YOUR ASSIGNMENT —
Among the entries that follow, find every line with the word "방향으로" and copy it.

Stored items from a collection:
++++++
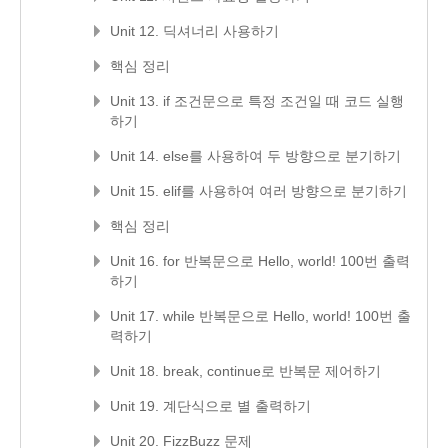
Unit 12. 딕셔너리 사용하기
핵심 정리
Unit 13. if 조건문으로 특정 조건일 때 코드 실행
하기
Unit 14. else를 사용하여 두 방향으로 분기하기
Unit 15. elif를 사용하여 여러 방향으로 분기하기
핵심 정리
Unit 16. for 반복문으로 Hello, world! 100번 출력
하기
Unit 17. while 반복문으로 Hello, world! 100번 출
력하기
Unit 18. break, continue로 반복문 제어하기
Unit 19. 계단식으로 별 출력하기
Unit 20. FizzBuzz 문제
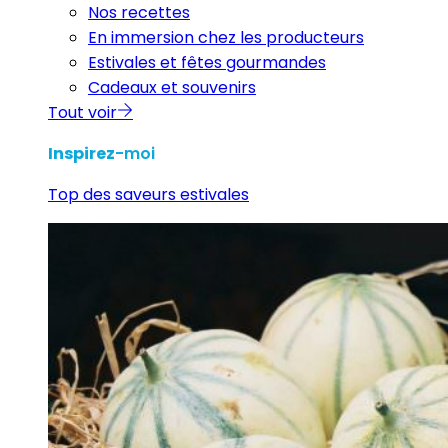
Nos recettes
En immersion chez les producteurs
Estivales et fêtes gourmandes
Cadeaux et souvenirs
Tout voir
Inspirez
-moi
Top des saveurs estivales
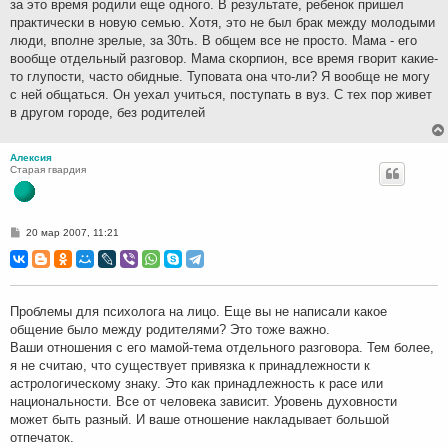
за это время родили еще одного. В результате, ребенок пришел
е
практически в новую семью. Хотя, это не был брак между молодыми
люди, вполне зрелые, за 30ть. В общем все не просто. Мама - его
вообще отдельный разговор. Мама скорпион, все время гворит какие-
то глупости, часто обидные. Туповата она что-ли? Я вообще не могу
с ней общаться. Он уехал учиться, поступать в вуз. С тех пор живет
в другом городе, без родителей
Алексия
Старая гвардия
С
20 мар 2007, 11:21
о
о
б
щ
е
н
Проблемы для психолога на лицо. Еще вы не написали какое
и
общение было между родителями? Это тоже важно.
е
Ваши отношения с его мамой-тема отдельного разговора. Тем более,
я не считаю, что существует привязка к принадлежности к
астрологическому знаку. Это как принадлежность к расе или
национальности. Все от человека зависит. Уровень духовности
может быть разный. И ваше отношение накладывает большой
отпечаток.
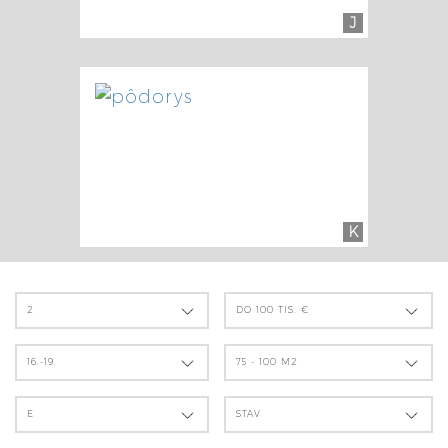
J
K
2
DO 100 TIS. €
16.-19.
75 - 100 M2
E
STAV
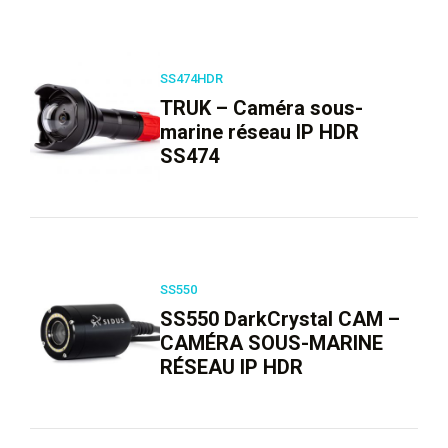
SS474HDR
TRUK – Caméra sous-
marine réseau IP HDR
SS474
SS550
SS550 DarkCrystal CAM –
CAMÉRA SOUS-MARINE
RÉSEAU IP HDR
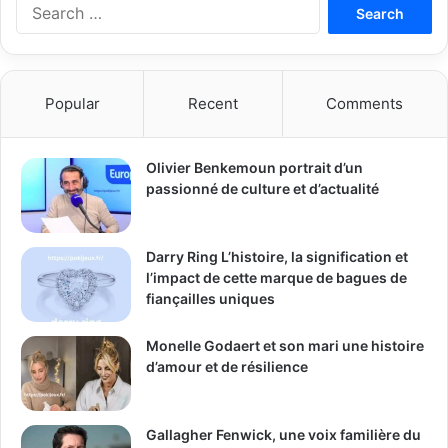
Search
for:
Popular
Recent
Comments
Olivier Benkemoun portrait d’un
passionné de culture et d’actualité
Darry Ring L’histoire, la signification et
l’impact de cette marque de bagues de
fiançailles uniques
Monelle Godaert et son mari une histoire
d’amour et de résilience
Gallagher Fenwick, une voix familière du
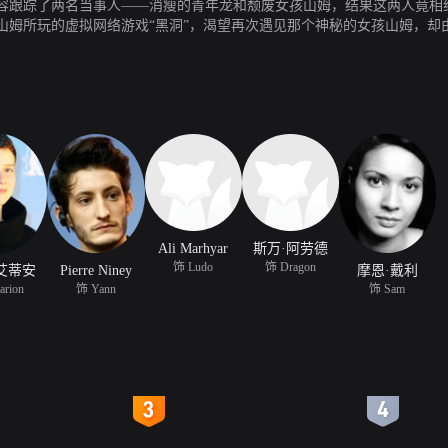
容跟踪了两名当事人——消瘦的青年龙和颓废女孩山姆，结果这两人竟相
姆所玩的虚拟网络游戏“黑洞”，渴望再次遇见那个神秘的女孩山姆，却
Ali Marhyar
斯万·阿劳德
饰 Ludo
饰 Dragon
艾蒂安
Pierre Niney
摩恩·戴利
rion
饰 Yann
饰 Sam
4
5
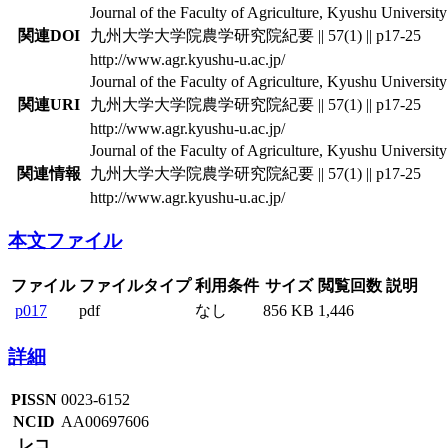
Journal of the Faculty of Agriculture, Kyushu University 
関連DOI
九州大学大学院農学研究院紀要 || 57(1) || p17-25
http://www.agr.kyushu-u.ac.jp/
Journal of the Faculty of Agriculture, Kyushu University 
関連URI
九州大学大学院農学研究院紀要 || 57(1) || p17-25
http://www.agr.kyushu-u.ac.jp/
Journal of the Faculty of Agriculture, Kyushu University 
関連情報
九州大学大学院農学研究院紀要 || 57(1) || p17-25
http://www.agr.kyushu-u.ac.jp/
本文ファイル
ファイル
ファイルタイプ
利用条件
サイズ
閲覧回数
説明
p017
pdf
なし
856 KB
1,446
詳細
PISSN
0023-6152
NCID
AA00697606
レコ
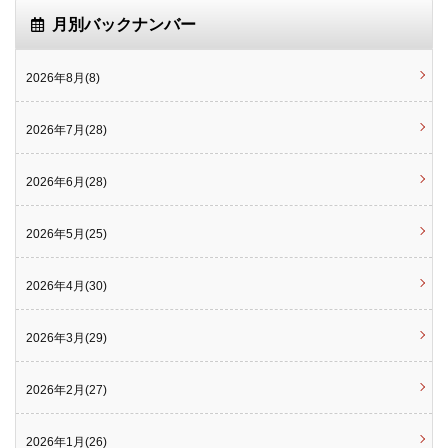
月別バックナンバー
2026年8月(8)
2026年7月(28)
2026年6月(28)
2026年5月(25)
2026年4月(30)
2026年3月(29)
2026年2月(27)
2026年1月(26)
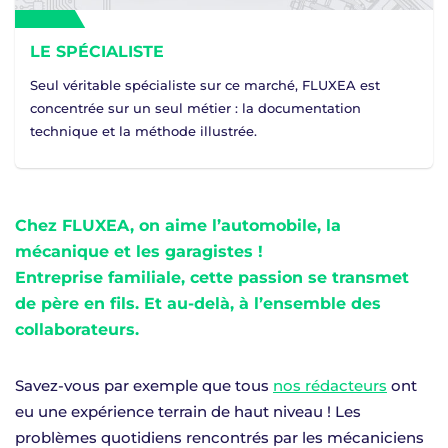
LE SPÉCIALISTE
Seul véritable spécialiste sur ce marché, FLUXEA est
concentrée sur un seul métier : la documentation
technique et la méthode illustrée.
Chez FLUXEA, on aime l’automobile, la
mécanique et les garagistes !
Entreprise familiale, cette passion se transmet
de père en fils. Et au-delà, à l’ensemble des
collaborateurs.
Savez-vous par exemple que tous
nos rédacteurs
ont
eu une expérience terrain de haut niveau ! Les
problèmes quotidiens rencontrés par les mécaniciens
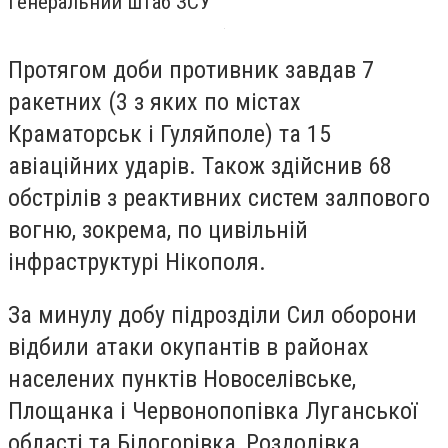
Генеральний штаб ЗСУ
Протягом доби противник завдав 7
ракетних (3 з яких по містах
Краматорськ і Гуляйполе) та 15
авіаційних ударів. Також здійснив 68
обстрілів з реактивних систем залпового
вогню, зокрема, по цивільній
інфраструктурі Нікополя.
За минулу добу підрозділи Сил оборони
відбили атаки окупантів в районах
населених пунктів Новоселівське,
Площанка і Червонопопівка Луганської
області та Білогорівка, Роздолівка,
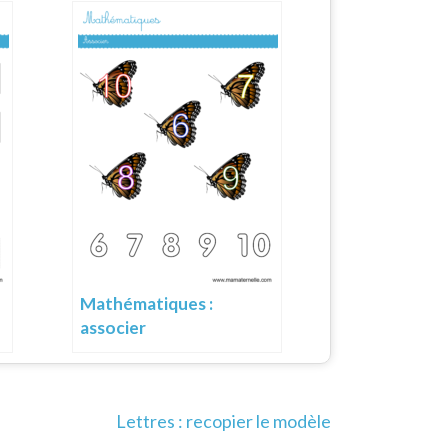
Mathématiques :
associer
Lettres : recopier le modèle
++++++
WRITTEN RESPONSE —
Unit 14. else를 사용하여 두 방향으로 분기하기
Unit 15. elif를 사용하여 여러 방향으로 분기하기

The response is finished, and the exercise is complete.